I had a conversation the other day with some colleagues (all of whom have a demonstrated ability to ship software) about how doing so is inherently a process of sacrificing your ideals. Projects that either have unrealistic notions of perfection or no pressure to ship usually don’t ship.

While developers continually bitch about unrealistic dates (I’ve done my share), having an end date is a really wonderful forcing function to shipping software. Having an end date means that you must make choices: about what should and should not be in the software, what bugs should and should not be fixed, etc. Pretty much any software worth using is complicated enough that it will have bugs (regardless of whatever extreme agile scrum TDD blah blah blah process you’re using).

In my experience, great software engineers have two things:

  1. An idealistic desire to build perfect software
  2. The ability to sell out #1 so you can actually ship something

Comparing and contrasting the building of software to the building of bridges is fashionable and I generally loathe that sort of thing. But if I were going to do so, I’d want to say that bridge engineering is mostly about #1 and not so much about #2.
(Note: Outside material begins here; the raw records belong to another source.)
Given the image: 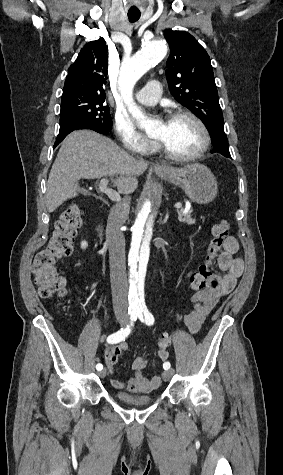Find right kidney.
<instances>
[{
  "label": "right kidney",
  "instance_id": "obj_1",
  "mask_svg": "<svg viewBox=\"0 0 283 475\" xmlns=\"http://www.w3.org/2000/svg\"><path fill=\"white\" fill-rule=\"evenodd\" d=\"M87 245H88L87 241H85V239H83V241H81L82 249H86Z\"/></svg>",
  "mask_w": 283,
  "mask_h": 475
}]
</instances>
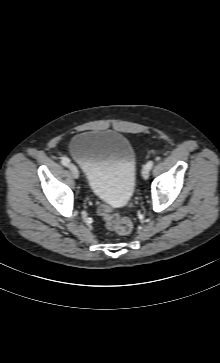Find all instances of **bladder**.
Instances as JSON below:
<instances>
[{
	"label": "bladder",
	"instance_id": "31cf9c89",
	"mask_svg": "<svg viewBox=\"0 0 220 363\" xmlns=\"http://www.w3.org/2000/svg\"><path fill=\"white\" fill-rule=\"evenodd\" d=\"M69 152L84 169L87 184L100 201L120 207L130 200L137 156L127 137L114 131H83L72 138Z\"/></svg>",
	"mask_w": 220,
	"mask_h": 363
}]
</instances>
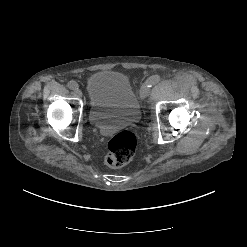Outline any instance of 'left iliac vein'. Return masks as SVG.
Returning <instances> with one entry per match:
<instances>
[{
    "label": "left iliac vein",
    "mask_w": 247,
    "mask_h": 247,
    "mask_svg": "<svg viewBox=\"0 0 247 247\" xmlns=\"http://www.w3.org/2000/svg\"><path fill=\"white\" fill-rule=\"evenodd\" d=\"M150 89L147 84L143 85L140 90V97L142 99L146 98L149 95Z\"/></svg>",
    "instance_id": "4c4485c4"
}]
</instances>
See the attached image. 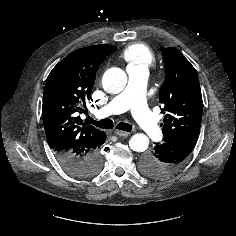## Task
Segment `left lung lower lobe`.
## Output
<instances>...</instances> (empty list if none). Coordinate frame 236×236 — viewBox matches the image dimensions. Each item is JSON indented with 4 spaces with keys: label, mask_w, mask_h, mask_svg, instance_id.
Wrapping results in <instances>:
<instances>
[{
    "label": "left lung lower lobe",
    "mask_w": 236,
    "mask_h": 236,
    "mask_svg": "<svg viewBox=\"0 0 236 236\" xmlns=\"http://www.w3.org/2000/svg\"><path fill=\"white\" fill-rule=\"evenodd\" d=\"M197 137H182L161 144L141 160L145 175L154 179L167 178L181 169L193 150Z\"/></svg>",
    "instance_id": "obj_1"
}]
</instances>
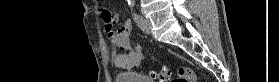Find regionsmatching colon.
<instances>
[{"label":"colon","instance_id":"colon-1","mask_svg":"<svg viewBox=\"0 0 279 82\" xmlns=\"http://www.w3.org/2000/svg\"><path fill=\"white\" fill-rule=\"evenodd\" d=\"M102 17L105 23H111V19L106 11L102 12ZM152 76L156 78L159 82H168L171 76V70L169 68H163L159 72H153ZM195 76L191 69L181 68L178 71V75L175 82H194Z\"/></svg>","mask_w":279,"mask_h":82}]
</instances>
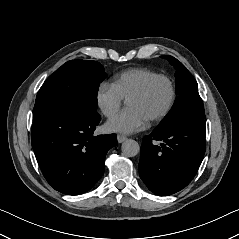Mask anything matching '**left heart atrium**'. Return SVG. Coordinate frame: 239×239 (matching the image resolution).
I'll use <instances>...</instances> for the list:
<instances>
[{"instance_id": "1", "label": "left heart atrium", "mask_w": 239, "mask_h": 239, "mask_svg": "<svg viewBox=\"0 0 239 239\" xmlns=\"http://www.w3.org/2000/svg\"><path fill=\"white\" fill-rule=\"evenodd\" d=\"M146 118L133 107H127L112 117L108 123L109 131L133 133L144 128Z\"/></svg>"}]
</instances>
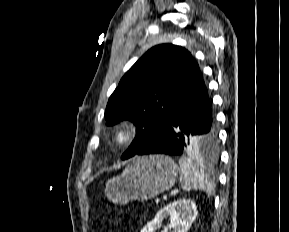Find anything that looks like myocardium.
Instances as JSON below:
<instances>
[{"label": "myocardium", "mask_w": 289, "mask_h": 232, "mask_svg": "<svg viewBox=\"0 0 289 232\" xmlns=\"http://www.w3.org/2000/svg\"><path fill=\"white\" fill-rule=\"evenodd\" d=\"M138 134L137 126L128 120L117 123L113 129L114 139L122 145L132 143Z\"/></svg>", "instance_id": "1"}]
</instances>
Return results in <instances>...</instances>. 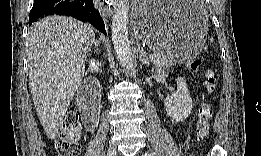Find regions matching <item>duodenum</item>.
<instances>
[{"label": "duodenum", "mask_w": 261, "mask_h": 156, "mask_svg": "<svg viewBox=\"0 0 261 156\" xmlns=\"http://www.w3.org/2000/svg\"><path fill=\"white\" fill-rule=\"evenodd\" d=\"M78 105L85 120L94 124L98 121L100 108V92L95 81L89 80L78 93Z\"/></svg>", "instance_id": "obj_1"}]
</instances>
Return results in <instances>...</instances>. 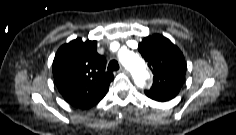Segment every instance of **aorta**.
<instances>
[{
	"instance_id": "762f6f07",
	"label": "aorta",
	"mask_w": 236,
	"mask_h": 135,
	"mask_svg": "<svg viewBox=\"0 0 236 135\" xmlns=\"http://www.w3.org/2000/svg\"><path fill=\"white\" fill-rule=\"evenodd\" d=\"M119 60L127 68L138 87H144L146 80L149 78L145 62L134 52L125 51L120 53Z\"/></svg>"
}]
</instances>
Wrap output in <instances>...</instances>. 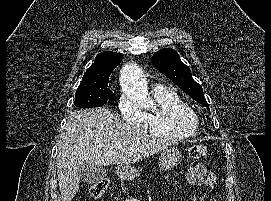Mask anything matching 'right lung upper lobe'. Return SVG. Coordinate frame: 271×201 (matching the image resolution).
I'll list each match as a JSON object with an SVG mask.
<instances>
[{"mask_svg":"<svg viewBox=\"0 0 271 201\" xmlns=\"http://www.w3.org/2000/svg\"><path fill=\"white\" fill-rule=\"evenodd\" d=\"M122 56L123 55L120 53L110 51L99 53L95 58V62L86 70L83 78L111 74V72L120 63Z\"/></svg>","mask_w":271,"mask_h":201,"instance_id":"obj_1","label":"right lung upper lobe"}]
</instances>
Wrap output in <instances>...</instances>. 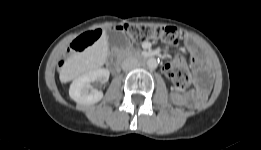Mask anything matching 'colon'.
Listing matches in <instances>:
<instances>
[{
	"instance_id": "5ec220e1",
	"label": "colon",
	"mask_w": 261,
	"mask_h": 150,
	"mask_svg": "<svg viewBox=\"0 0 261 150\" xmlns=\"http://www.w3.org/2000/svg\"><path fill=\"white\" fill-rule=\"evenodd\" d=\"M121 29L134 42L141 43L147 40H159L175 46V54L179 55L181 49L177 46L180 42V32L174 27L137 26L125 25ZM103 34L101 29L87 31L70 46L69 53L74 54L83 51L94 44ZM63 63L60 64V67ZM165 73L178 86L185 87L189 81L188 70L183 59L175 58L165 65Z\"/></svg>"
}]
</instances>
“Hey guys, we’re running a bit late on this whole bridge thing. Do we really need that bit in the middle? Maybe we can do that in a service pack or something.”
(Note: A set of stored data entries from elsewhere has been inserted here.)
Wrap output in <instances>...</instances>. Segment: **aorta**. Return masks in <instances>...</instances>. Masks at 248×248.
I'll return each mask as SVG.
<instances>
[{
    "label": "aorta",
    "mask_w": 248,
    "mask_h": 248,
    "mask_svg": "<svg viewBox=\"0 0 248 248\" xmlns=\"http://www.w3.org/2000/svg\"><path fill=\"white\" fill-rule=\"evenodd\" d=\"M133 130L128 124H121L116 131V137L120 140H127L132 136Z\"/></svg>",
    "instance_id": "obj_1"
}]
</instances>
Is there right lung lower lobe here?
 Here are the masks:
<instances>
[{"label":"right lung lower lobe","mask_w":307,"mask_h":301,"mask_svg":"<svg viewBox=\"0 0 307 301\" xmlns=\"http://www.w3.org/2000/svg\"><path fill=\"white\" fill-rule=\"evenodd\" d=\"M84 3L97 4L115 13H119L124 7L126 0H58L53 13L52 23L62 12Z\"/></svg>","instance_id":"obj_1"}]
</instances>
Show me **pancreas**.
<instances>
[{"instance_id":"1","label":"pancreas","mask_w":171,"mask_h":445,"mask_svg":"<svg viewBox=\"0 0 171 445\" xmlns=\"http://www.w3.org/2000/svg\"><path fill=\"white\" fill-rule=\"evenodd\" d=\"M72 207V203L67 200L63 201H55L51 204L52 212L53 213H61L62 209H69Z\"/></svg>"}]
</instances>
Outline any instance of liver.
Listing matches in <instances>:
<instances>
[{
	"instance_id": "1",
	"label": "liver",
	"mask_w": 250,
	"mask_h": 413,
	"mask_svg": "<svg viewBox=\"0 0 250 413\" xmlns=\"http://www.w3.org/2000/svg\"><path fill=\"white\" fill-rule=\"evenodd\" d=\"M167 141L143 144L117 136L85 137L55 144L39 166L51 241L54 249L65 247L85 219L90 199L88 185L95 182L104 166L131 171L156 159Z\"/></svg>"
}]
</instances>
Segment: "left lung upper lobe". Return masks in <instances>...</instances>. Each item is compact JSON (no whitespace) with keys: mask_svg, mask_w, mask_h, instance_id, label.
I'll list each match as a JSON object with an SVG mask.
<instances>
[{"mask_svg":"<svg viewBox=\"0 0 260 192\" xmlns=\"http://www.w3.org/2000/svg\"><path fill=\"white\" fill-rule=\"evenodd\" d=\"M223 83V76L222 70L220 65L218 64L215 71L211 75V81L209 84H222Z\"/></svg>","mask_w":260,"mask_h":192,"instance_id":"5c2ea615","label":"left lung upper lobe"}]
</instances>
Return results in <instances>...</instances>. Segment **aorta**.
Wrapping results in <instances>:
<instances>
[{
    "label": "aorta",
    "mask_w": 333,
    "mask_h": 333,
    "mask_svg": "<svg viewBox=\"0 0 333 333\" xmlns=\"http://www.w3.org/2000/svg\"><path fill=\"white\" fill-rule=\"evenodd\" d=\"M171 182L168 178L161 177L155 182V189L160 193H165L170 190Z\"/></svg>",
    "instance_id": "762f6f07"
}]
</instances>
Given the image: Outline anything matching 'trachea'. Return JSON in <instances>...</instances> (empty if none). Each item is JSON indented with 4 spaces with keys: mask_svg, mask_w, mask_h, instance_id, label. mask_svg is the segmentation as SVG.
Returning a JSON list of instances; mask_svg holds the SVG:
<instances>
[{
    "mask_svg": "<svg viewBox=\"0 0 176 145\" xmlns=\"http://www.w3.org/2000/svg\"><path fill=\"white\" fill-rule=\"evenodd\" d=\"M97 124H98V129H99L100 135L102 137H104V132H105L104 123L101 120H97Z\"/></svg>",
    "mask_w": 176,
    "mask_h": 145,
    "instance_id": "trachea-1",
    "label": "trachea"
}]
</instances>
Of course, I’ve never built a bridge and I’m pretty sure this is full of crap, but what I’m trying to say is on the continuum of engineering compromises, software development is off the freaking chart compared to more traditional forms of building stuff.

On one hand, you want to have an ideal, a perfect thing you really want to build. And this is either pure art or pure engineering depending on whether you are building something for use or not. But on the other hand, you want someone to use your software, because writing software that no one uses is lame.

I would say that in my admittedly brief tenure as a developer, the moments where I have seen awesome software engineering are not those where we wrote some really wicked algorithm, but rather those where we sorted through all the crap that could be done or wasn’t quite done and decided the twelve things (of 7 billion possible) we could do that would let us ship something that moves us towards that ideal. It’s not pretty, but I find it immensely satisfying.

Making these choices requires hard choices trading off quality and capability. Doing this badly results in something that ships but fails to be anything people want. Doing it well results in something that people can love if you can make the right trade-offs.